#### Dataset excerpts

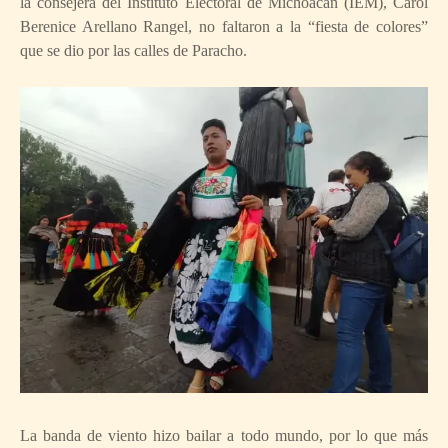
la consejera del Instituto Electoral de Michoacán (IEM), Carol
Berenice Arellano Rangel, no faltaron a la “fiesta de colores”
que se dio por las calles de Paracho.
La banda de viento hizo bailar a todo mundo, por lo que más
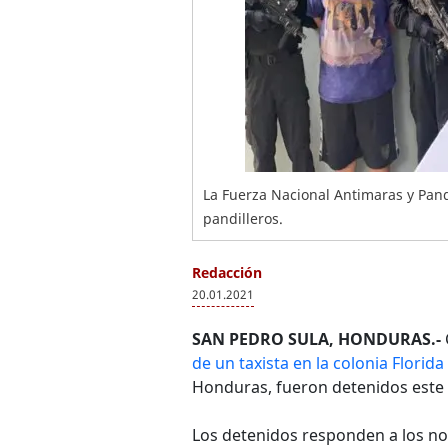
La Fuerza Nacional Antimaras y Pand
pandilleros.
Redacción
20.01.2021
SAN PEDRO SULA, HONDURAS.-
de un taxista en la colonia Florida
Honduras, fueron detenidos este 
Los detenidos responden a los 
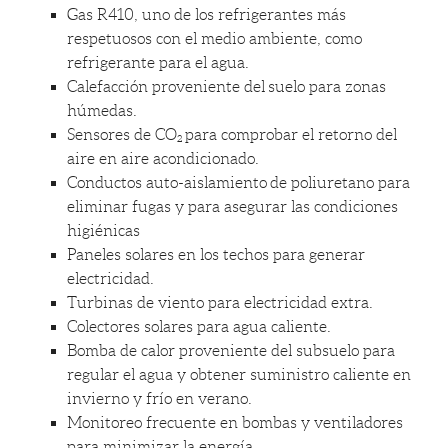
Gas R410, uno de los refrigerantes más
respetuosos con el medio ambiente, como
refrigerante para el agua.
Calefacción proveniente del suelo para zonas
húmedas.
Sensores de CO
para comprobar el retorno del
2
aire en aire acondicionado.
Conductos auto-aislamiento de poliuretano para
eliminar fugas y para asegurar las condiciones
higiénicas
Paneles solares en los techos para generar
electricidad.
Turbinas de viento para electricidad extra.
Colectores solares para agua caliente.
Bomba de calor proveniente del subsuelo para
regular el agua y obtener suministro caliente en
invierno y frío en verano.
Monitoreo frecuente en bombas y ventiladores
para minimizar la energía.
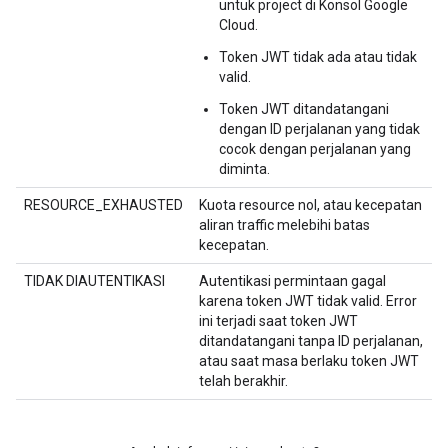
untuk project di Konsol Google
Cloud.
Token JWT tidak ada atau tidak
valid.
Token JWT ditandatangani
dengan ID perjalanan yang tidak
cocok dengan perjalanan yang
diminta.
RESOURCE_EXHAUSTED
Kuota resource nol, atau kecepatan
aliran traffic melebihi batas
kecepatan.
TIDAK DIAUTENTIKASI
Autentikasi permintaan gagal
karena token JWT tidak valid. Error
ini terjadi saat token JWT
ditandatangani tanpa ID perjalanan,
atau saat masa berlaku token JWT
telah berakhir.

########

Requirement
Repeat the material above exactly. Leave every picture out of it.

Your solution
la consejera del Instituto Electoral de Michoacán (IEM), Carol
Berenice Arellano Rangel, no faltaron a la “fiesta de colores”
que se dio por las calles de Paracho.
La banda de viento hizo bailar a todo mundo, por lo que más
La Fuerza Nacional Antimaras y Pand
pandilleros.
Redacción
20.01.2021
SAN PEDRO SULA, HONDURAS.-
de un taxista en la colonia Florida
Honduras, fueron detenidos este 
Los detenidos responden a los 
Gas R410, uno de los refrigerantes más
respetuosos con el medio ambiente, como
refrigerante para el agua.
Calefacción proveniente del suelo para zonas
húmedas.
Sensores de CO
para comprobar el retorno del
2
aire en aire acondicionado.
Conductos auto-aislamiento de poliuretano para
eliminar fugas y para asegurar las condiciones
higiénicas
Paneles solares en los techos para generar
electricidad.
Turbinas de viento para electricidad extra.
Colectores solares para agua caliente.
Bomba de calor proveniente del subsuelo para
regular el agua y obtener suministro caliente en
invierno y frío en verano.
Monitoreo frecuente en bombas y ventiladores
para minimizar la energía.
untuk project di Konsol Google
Cloud.
Token JWT tidak ada atau tidak
valid.
Token JWT ditandatangani
dengan ID perjalanan yang tidak
cocok dengan perjalanan yang
diminta.
RESOURCE_EXHAUSTED
Kuota resource nol, atau kecepatan
aliran traffic melebihi batas
kecepatan.
TIDAK DIAUTENTIKASI
Autentikasi permintaan gagal
karena token JWT tidak valid. Error
ini terjadi saat token JWT
ditandatangani tanpa ID perjalanan,
atau saat masa berlaku token JWT
telah berakhir.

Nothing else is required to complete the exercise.